Education and/or Experience Qualifications
- Bachelor’s degree in Computer Science, Information Systems or equivalent IT knowledge/experience.
- 5+ years of relevant work experience as a data scientist / Machine Learning expert.
- Experience working in Data engineering and ETL teams and on managing implementation projects that utilize big data, advanced analytics and machine learning technologies.
- Experience with agile software development methodologies.
- Ability to work with onshore and offshore resources.
- Distributed architecture and SaaS experience.
- Hands-on experience in building pipelines from variety of sources such as data warehouses and in-memory OLAP models, as well as experience in NoSQL/cloud.
- Strong understanding of data and information architecture, including experience with Big Data, Cloud, streaming and batch data processing.
- Strong experience building end-to-end data view with focus on integration.
- Ability to effectively present information, interact with, and respond to questions from managers, employees, customers, and vendors.
- Demonstrated experience in teaching and/or mentoring professionals.
- Passion to evangelize data science and engineering, teach others and learn new techniques.
- Expert Level -Data Exploration and ETL: Alteryx, TalenD, H2O, Informatica, Azure Data explorer, Azure Data Factory. etc.
- Expert Level - Experience with programming languages use (Spark, Python, R, Jupyter Notebooks, Java, Scala).
- Expert Level -Data Warehouse Solutions: Redshift, Snowflake, Postgres
- Expert Level -Workflow management: Airflow, Oozie, Azkaban
- Advanced Level -Cloud storage: S3, GCS
- Expert Level - Big Data technologies, Azure, AWS, Hadoop, Spark, Hive, Kafka, Flume, NoSQL stores (HBase, Cassandra, DynamoDB, MongoDB).
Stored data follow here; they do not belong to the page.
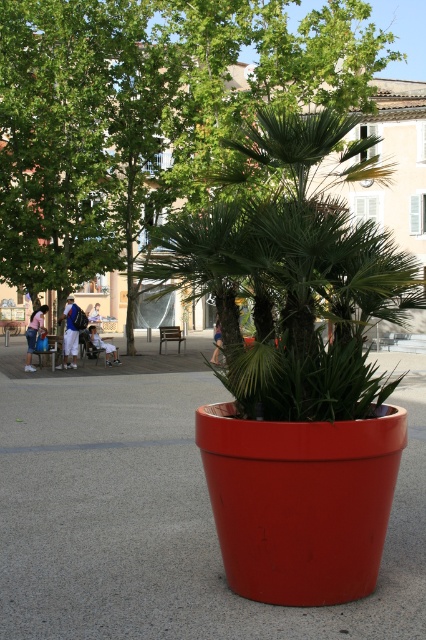 Question: From the image, what is the correct spatial relationship of denim jacket at left in relation to light blue denim jeans at center?

Choices:
 (A) right
 (B) left

Answer: (B)

Question: Among these objects, which one is farthest from the camera?

Choices:
 (A) denim jacket at left
 (B) white cotton shirt at center
 (C) light blue denim shorts at center

Answer: (C)

Question: Does green leafy tree at center have a smaller size compared to denim shorts at left?

Choices:
 (A) no
 (B) yes

Answer: (A)

Question: Which of the following is the closest to the observer?

Choices:
 (A) (365, 38)
 (B) (95, 304)

Answer: (A)

Question: Does green leafy tree at center appear under denim jacket at left?

Choices:
 (A) no
 (B) yes

Answer: (A)

Question: Among these objects, which one is nearest to the camera?

Choices:
 (A) white cotton shirt at center
 (B) light blue denim shorts at center

Answer: (A) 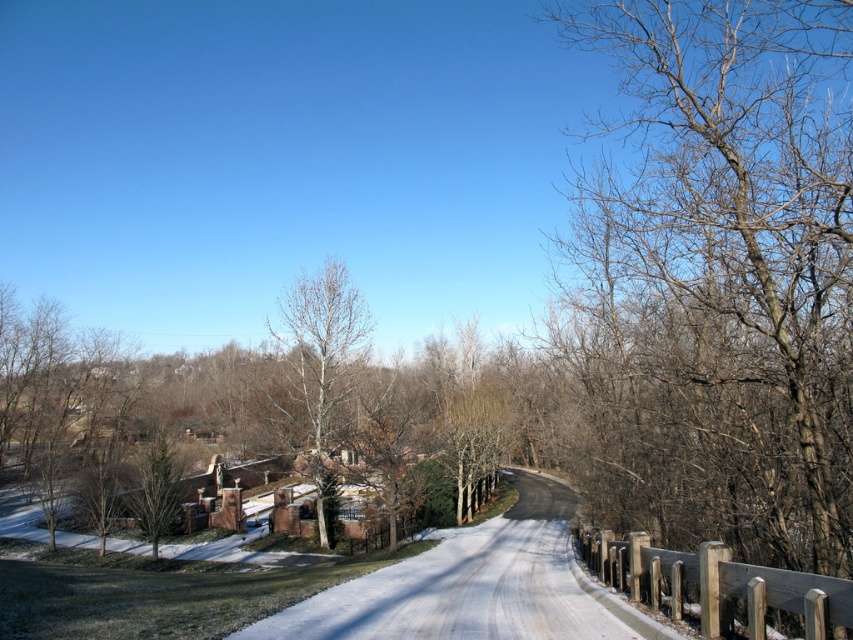 Can you confirm if bare branches at right is positioned below bare wood tree at center?

No, bare branches at right is not below bare wood tree at center.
- Advanced Level – Github, Maven etc. – Modern code organizer and build process for about half of our applications
- Advanced Level – Expert at Jenkins – Modern build executor
- Advanced Level – Containers – Modern build with microservices
- Advanced Level – Swagger – Experience with modern features for the API including an automatically generated user interface
- Beginner Level -Data Visualization Solutions: MS Power BI, Looker, Tableau, Azure Streaming Analytics, Data Lake Analytics, Azure Time Series Insights, Azure Synapse Analytics
- Beginner Level -Distributed logging systems: Pulsar, Kinesis etc.
- Beginner Level -Data Science Workbenches: Cloudera, SAS etc.
- Bachelor’s degree in Business, Math, Engineering, Statistic, Economics, Operation Research, Data Science, Computer Science or related quantitate field.
- Experience working for consumer or business-facing digital brands.
CDW is committed to maintaining a workplace that is free of known hazards and to ensuring the safety, health, and well-being of coworkers and candidates for employment and their families, as well as the community.
CDW requires all coworkers be fully vaccinated against COVID-19, with the only exceptions being a documented, legally required medical or religious accommodation. Prior to starting with CDW, successful candidates will be required to: (i) be fully vaccinated against COVID-19 and provide CDW with proof of full vaccination; or (ii) apply for and receive a medical or religious-based accommodation to be exempt from the mandatory vaccination policy.